Among all publicly available AI memory systems, free or paid, there is no higher score.

The result itself is impressive. But the more important question is: how did they do it? How did a system that depends on only two Python packages, runs entirely locally, and requires no API keys surpass commercial products backed by ample engineering resources and cloud computing budgets?

The answer lies in a concept from two thousand years ago.

The core principle of the memory palace technique is not “remember more” but “make information findable.” Ancient Greek orators did not memorize long speeches by rote — they placed each argument at a specific location in an imaginary building, and when needed, they walked along the route and naturally extracted each point in order. The key insight is that spatial structure itself is an index.
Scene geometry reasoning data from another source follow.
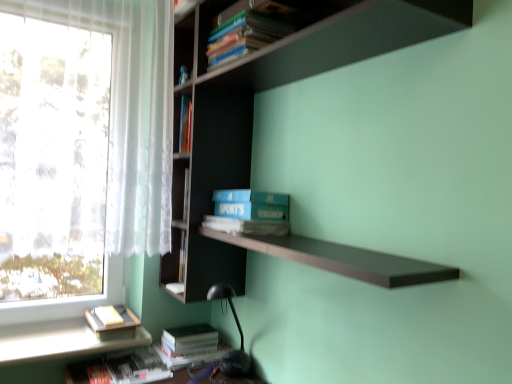 Question: Is blue matte sports book at center positioned behind hardcover book at lower left, which appears as the 1th book when ordered from the bottom?

Choices:
 (A) no
 (B) yes

Answer: (A)

Question: Is blue matte sports book at center not inside hardcover book at lower left, which is the 5th book from top to bottom?

Choices:
 (A) no
 (B) yes

Answer: (B)

Question: From the image's perspective, is blue matte sports book at center above hardcover book at lower left, which appears as the 1th book when ordered from the bottom?

Choices:
 (A) yes
 (B) no

Answer: (A)

Question: Considering the relative positions of blue matte sports book at center and hardcover book at lower left, which appears as the 1th book when ordered from the bottom, in the image provided, is blue matte sports book at center in front of hardcover book at lower left, which appears as the 1th book when ordered from the bottom,?

Choices:
 (A) no
 (B) yes

Answer: (B)

Question: Can you confirm if blue matte sports book at center is taller than hardcover book at lower left, which appears as the 1th book when ordered from the bottom?

Choices:
 (A) no
 (B) yes

Answer: (B)

Question: Considering the positions of dark wood bookcase at upper center and hardcover book at lower left, which is the 5th book from top to bottom, in the image, is dark wood bookcase at upper center wider or thinner than hardcover book at lower left, which is the 5th book from top to bottom,?

Choices:
 (A) wide
 (B) thin

Answer: (A)

Question: Is dark wood bookcase at upper center in front of or behind hardcover book at lower left, which appears as the 1th book when ordered from the bottom, in the image?

Choices:
 (A) front
 (B) behind

Answer: (A)

Question: From a real-world perspective, is dark wood bookcase at upper center positioned above or below hardcover book at lower left, which appears as the 1th book when ordered from the bottom?

Choices:
 (A) below
 (B) above

Answer: (B)

Question: Based on their sizes in the image, would you say dark wood bookcase at upper center is bigger or smaller than hardcover book at lower left, which appears as the 1th book when ordered from the bottom?

Choices:
 (A) big
 (B) small

Answer: (A)

Question: Would you say hardcover book at lower left, the third book in the top-to-bottom sequence, is inside or outside blue matte sports book at center?

Choices:
 (A) outside
 (B) inside

Answer: (A)

Question: Looking at the image, does hardcover book at lower left, the 3th book from the bottom, seem bigger or smaller compared to blue matte sports book at center?

Choices:
 (A) big
 (B) small

Answer: (B)

Question: Considering the relative positions of hardcover book at lower left, the 3th book from the bottom, and blue matte sports book at center in the image provided, is hardcover book at lower left, the 3th book from the bottom, to the left or to the right of blue matte sports book at center?

Choices:
 (A) left
 (B) right

Answer: (A)

Question: In terms of width, does hardcover book at lower left, the third book in the top-to-bottom sequence, look wider or thinner when compared to blue matte sports book at center?

Choices:
 (A) wide
 (B) thin

Answer: (A)

Question: From a real-world perspective, is hardcover book at lower left, which is the 5th book from top to bottom, physically located above or below hardcover books at upper center, marked as the first book in a top-to-bottom arrangement?

Choices:
 (A) above
 (B) below

Answer: (B)

Question: Based on their positions, is hardcover book at lower left, which appears as the 1th book when ordered from the bottom, located to the left or right of hardcover books at upper center, positioned as the fifth book in bottom-to-top order?

Choices:
 (A) right
 (B) left

Answer: (B)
MemPalace applies the same principle to AI memory. Every conversation with an AI, every decision, every debugging session — this information is not dumped into one giant unstructured text heap but placed in a “palace” with Wings, corridors, and Rooms. When you ask “why did we abandon GraphQL three months ago,” the system does not need to scan all memories — it knows which Wing and which Room to look in.

This single structural improvement alone raised retrieval accuracy by 34%.

But this is only the beginning of the story. How is the palace structure defined? By what rules are Rooms divided? What happens when the same topic appears in multiple different contexts? How do you fit months of memory into a limited context window? How do you detect when memories contradict each other?

The answers to these questions form the entire content of the rest of this book. Starting from the next chapter, we will disassemble every component of this palace — not as user documentation for an open-source project, but as a complete record of design decisions: what problem was faced, what alternatives were considered, why the final approach was chosen, and the engineering trade-offs behind those choices.

This palace is worth walking into and examining closely.